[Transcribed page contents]
[Start of section]

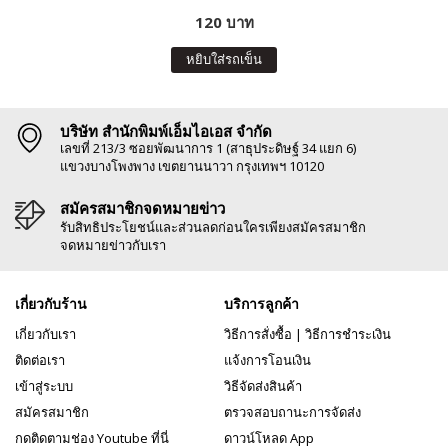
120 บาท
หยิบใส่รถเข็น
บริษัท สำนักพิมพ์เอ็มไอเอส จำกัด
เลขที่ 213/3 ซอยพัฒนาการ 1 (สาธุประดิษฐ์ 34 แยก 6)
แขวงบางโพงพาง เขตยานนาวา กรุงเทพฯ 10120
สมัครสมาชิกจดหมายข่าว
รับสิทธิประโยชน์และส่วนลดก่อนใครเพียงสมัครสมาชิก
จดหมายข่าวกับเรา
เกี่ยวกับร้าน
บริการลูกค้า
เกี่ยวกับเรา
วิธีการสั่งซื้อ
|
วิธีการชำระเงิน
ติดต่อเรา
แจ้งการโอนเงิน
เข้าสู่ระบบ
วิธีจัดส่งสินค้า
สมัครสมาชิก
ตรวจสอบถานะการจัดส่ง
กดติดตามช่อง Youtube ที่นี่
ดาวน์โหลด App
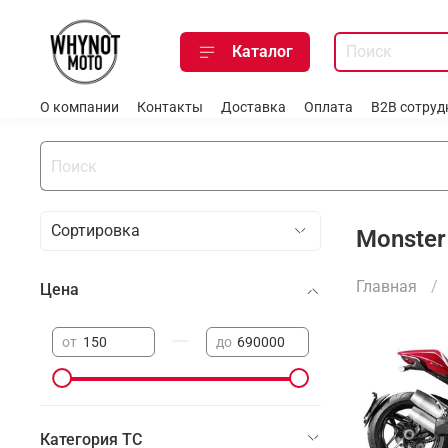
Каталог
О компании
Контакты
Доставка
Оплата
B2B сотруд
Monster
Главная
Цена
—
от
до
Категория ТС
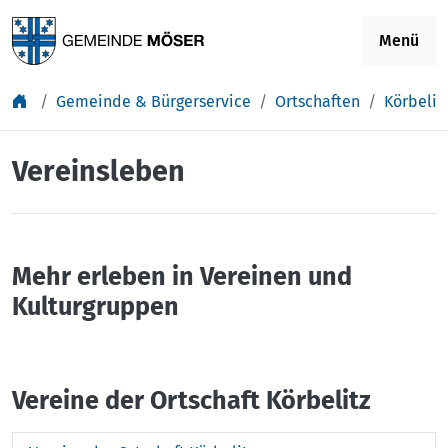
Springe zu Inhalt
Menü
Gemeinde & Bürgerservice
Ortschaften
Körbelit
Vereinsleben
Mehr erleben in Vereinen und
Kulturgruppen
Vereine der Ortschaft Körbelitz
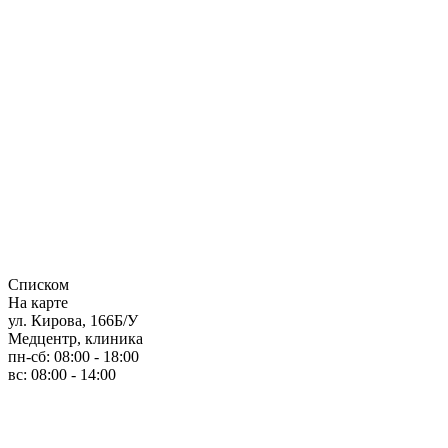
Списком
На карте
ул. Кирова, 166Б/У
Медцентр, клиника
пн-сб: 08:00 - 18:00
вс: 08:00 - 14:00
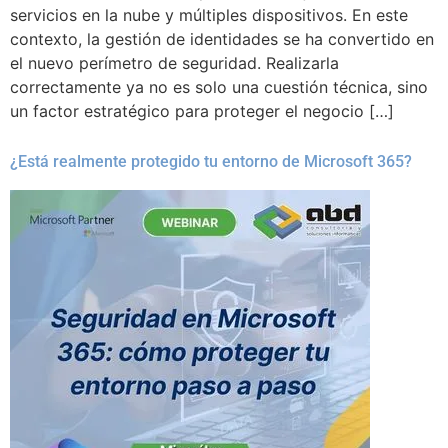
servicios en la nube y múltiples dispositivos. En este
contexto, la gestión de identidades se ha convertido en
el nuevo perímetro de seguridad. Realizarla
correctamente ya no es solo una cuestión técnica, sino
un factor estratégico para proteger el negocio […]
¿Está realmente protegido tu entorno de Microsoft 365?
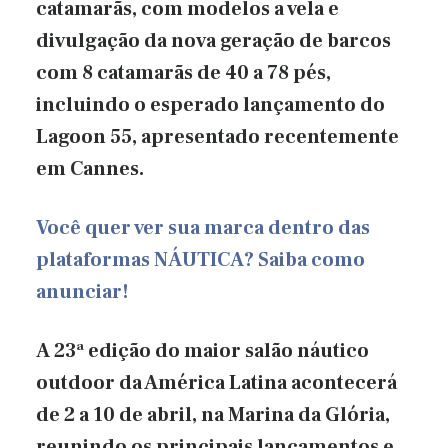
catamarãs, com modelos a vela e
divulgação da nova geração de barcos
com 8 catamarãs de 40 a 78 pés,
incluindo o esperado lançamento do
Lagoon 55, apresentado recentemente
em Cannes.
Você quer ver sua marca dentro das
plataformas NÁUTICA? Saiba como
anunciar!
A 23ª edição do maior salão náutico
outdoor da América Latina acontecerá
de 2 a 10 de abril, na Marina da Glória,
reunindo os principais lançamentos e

[End of section]
[Start of section]

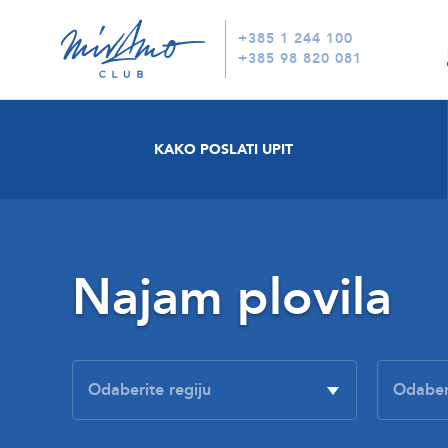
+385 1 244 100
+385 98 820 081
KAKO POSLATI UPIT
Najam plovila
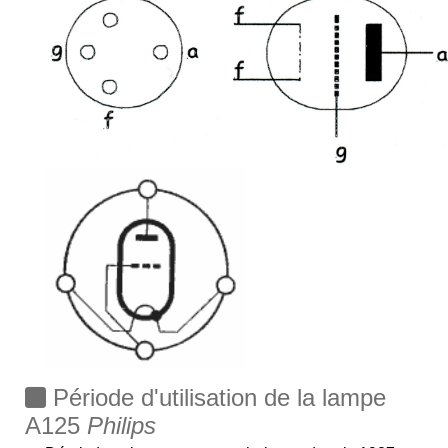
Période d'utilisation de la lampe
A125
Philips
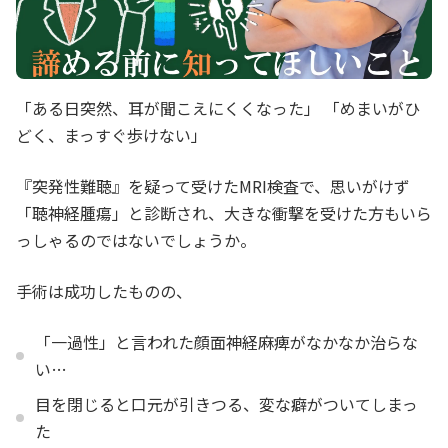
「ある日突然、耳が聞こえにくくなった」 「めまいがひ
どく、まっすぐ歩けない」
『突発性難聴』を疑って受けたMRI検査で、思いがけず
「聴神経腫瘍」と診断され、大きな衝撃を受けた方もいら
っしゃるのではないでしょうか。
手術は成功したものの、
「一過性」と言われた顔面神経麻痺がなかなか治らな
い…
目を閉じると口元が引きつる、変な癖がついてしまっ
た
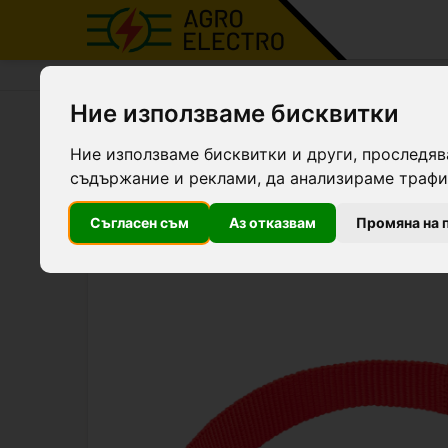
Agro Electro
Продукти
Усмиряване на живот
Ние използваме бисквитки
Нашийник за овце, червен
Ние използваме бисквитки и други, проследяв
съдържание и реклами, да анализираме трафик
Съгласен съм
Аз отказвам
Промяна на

[End of section]

» What the task asks
Extract the part of the records that opens with the line containing "Mehr erleben in Vereinen und" and closes with the line containing "un factor estratégico". Take only those lines, exactly, and no pictures.

» Answer to the exercise
Mehr erleben in Vereinen und
Kulturgruppen
Vereine der Ortschaft Körbelitz
Списком
На карте
ул. Кирова, 166Б/У
Медцентр, клиника
пн-сб: 08:00 - 18:00
вс: 08:00 - 14:00
servicios en la nube y múltiples dispositivos. En este
contexto, la gestión de identidades se ha convertido en
el nuevo perímetro de seguridad. Realizarla
correctamente ya no es solo una cuestión técnica, sino
un factor estratégico para proteger el negocio […]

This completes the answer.